From the line containing "Image attached. Show me right iliac vein." through the last line of the data, return those lines exactly as written and nothing more.
*** Opening of DATA TO EXAMINE ***
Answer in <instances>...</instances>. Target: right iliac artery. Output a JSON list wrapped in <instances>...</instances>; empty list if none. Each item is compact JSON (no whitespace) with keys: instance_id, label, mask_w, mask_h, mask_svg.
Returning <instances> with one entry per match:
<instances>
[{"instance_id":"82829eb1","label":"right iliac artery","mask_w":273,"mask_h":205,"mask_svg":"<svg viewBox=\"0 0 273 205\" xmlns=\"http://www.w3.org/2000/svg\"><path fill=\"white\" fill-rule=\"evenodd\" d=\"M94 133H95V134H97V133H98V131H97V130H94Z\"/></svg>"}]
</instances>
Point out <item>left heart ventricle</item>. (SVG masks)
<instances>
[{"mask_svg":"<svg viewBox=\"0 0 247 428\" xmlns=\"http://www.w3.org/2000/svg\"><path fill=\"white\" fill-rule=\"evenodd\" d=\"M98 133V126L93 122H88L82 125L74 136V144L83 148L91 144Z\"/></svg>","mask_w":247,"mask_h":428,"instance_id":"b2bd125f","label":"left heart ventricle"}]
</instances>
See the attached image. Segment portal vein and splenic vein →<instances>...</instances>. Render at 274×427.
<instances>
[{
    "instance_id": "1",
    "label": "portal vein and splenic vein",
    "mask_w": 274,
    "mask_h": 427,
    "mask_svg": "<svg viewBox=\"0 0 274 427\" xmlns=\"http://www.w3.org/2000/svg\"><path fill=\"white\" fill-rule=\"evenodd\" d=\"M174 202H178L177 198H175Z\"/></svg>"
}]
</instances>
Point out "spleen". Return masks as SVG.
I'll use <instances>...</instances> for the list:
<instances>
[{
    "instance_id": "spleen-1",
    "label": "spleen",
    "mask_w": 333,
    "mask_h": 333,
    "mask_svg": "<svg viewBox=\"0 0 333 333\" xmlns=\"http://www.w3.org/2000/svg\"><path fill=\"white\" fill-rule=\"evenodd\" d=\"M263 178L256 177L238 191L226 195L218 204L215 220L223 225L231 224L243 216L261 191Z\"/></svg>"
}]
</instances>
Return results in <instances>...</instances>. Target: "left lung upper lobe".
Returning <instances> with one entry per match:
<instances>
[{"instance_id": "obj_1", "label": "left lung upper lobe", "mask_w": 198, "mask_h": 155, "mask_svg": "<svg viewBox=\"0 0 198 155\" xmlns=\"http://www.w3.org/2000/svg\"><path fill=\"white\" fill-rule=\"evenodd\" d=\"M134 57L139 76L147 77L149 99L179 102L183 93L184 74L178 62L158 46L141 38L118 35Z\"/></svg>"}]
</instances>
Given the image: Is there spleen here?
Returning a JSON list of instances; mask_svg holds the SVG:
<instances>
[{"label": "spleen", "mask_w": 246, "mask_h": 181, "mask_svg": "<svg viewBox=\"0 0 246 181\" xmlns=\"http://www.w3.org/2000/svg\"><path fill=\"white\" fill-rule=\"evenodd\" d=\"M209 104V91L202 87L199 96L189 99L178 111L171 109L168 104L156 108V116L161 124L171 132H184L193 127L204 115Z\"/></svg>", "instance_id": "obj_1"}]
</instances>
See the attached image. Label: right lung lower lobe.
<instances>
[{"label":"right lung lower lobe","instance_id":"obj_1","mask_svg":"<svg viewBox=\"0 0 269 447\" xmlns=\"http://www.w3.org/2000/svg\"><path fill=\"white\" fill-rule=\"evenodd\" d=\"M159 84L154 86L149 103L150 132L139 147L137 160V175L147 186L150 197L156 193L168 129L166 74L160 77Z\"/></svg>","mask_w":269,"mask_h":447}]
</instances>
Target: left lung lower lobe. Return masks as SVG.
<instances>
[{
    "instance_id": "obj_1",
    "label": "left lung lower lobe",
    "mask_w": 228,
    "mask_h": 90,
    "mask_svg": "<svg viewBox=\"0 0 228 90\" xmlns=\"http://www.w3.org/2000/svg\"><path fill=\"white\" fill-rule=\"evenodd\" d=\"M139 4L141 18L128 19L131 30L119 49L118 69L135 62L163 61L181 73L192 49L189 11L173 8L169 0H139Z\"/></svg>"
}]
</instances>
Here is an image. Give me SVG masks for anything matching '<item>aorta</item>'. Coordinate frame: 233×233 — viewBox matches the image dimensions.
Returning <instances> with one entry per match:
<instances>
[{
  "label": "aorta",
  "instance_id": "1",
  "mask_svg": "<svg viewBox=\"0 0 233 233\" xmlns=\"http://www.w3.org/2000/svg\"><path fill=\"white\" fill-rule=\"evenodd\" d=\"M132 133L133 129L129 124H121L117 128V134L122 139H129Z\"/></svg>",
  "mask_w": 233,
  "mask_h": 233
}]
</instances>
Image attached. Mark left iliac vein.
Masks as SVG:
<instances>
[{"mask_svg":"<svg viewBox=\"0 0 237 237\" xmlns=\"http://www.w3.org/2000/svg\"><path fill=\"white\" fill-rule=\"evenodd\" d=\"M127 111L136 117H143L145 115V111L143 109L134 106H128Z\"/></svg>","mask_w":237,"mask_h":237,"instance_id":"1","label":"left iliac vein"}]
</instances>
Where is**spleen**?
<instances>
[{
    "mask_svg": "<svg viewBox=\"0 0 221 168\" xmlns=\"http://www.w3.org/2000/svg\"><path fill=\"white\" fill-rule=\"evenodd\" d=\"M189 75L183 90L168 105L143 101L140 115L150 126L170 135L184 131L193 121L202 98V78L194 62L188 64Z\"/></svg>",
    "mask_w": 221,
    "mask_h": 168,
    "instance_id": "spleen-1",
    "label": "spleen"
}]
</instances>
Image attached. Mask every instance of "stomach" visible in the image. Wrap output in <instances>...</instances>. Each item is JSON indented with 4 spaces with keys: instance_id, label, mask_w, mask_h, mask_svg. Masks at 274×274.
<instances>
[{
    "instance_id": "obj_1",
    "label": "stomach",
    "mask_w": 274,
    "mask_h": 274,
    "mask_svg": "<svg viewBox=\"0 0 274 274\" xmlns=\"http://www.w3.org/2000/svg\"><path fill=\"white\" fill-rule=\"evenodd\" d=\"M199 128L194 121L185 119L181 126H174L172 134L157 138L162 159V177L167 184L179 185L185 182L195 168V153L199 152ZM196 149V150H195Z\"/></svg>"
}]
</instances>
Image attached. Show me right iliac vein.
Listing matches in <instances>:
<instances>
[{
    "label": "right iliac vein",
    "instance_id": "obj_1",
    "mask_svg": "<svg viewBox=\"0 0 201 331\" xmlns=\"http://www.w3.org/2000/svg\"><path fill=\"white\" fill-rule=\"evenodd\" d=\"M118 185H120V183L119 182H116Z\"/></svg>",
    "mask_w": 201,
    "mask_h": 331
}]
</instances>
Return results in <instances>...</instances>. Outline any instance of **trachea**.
*** Close of DATA TO EXAMINE ***
• **EXERCISE RESPONSE**:
Image attached. Show me right iliac vein.
Listing matches in <instances>:
<instances>
[{
    "label": "right iliac vein",
    "instance_id": "obj_1",
    "mask_svg": "<svg viewBox=\"0 0 201 331\" xmlns=\"http://www.w3.org/2000/svg\"><path fill=\"white\" fill-rule=\"evenodd\" d=\"M118 185H120V183L119 182H116Z\"/></svg>",
    "mask_w": 201,
    "mask_h": 331
}]
</instances>
Return results in <instances>...</instances>. Outline any instance of **trachea**.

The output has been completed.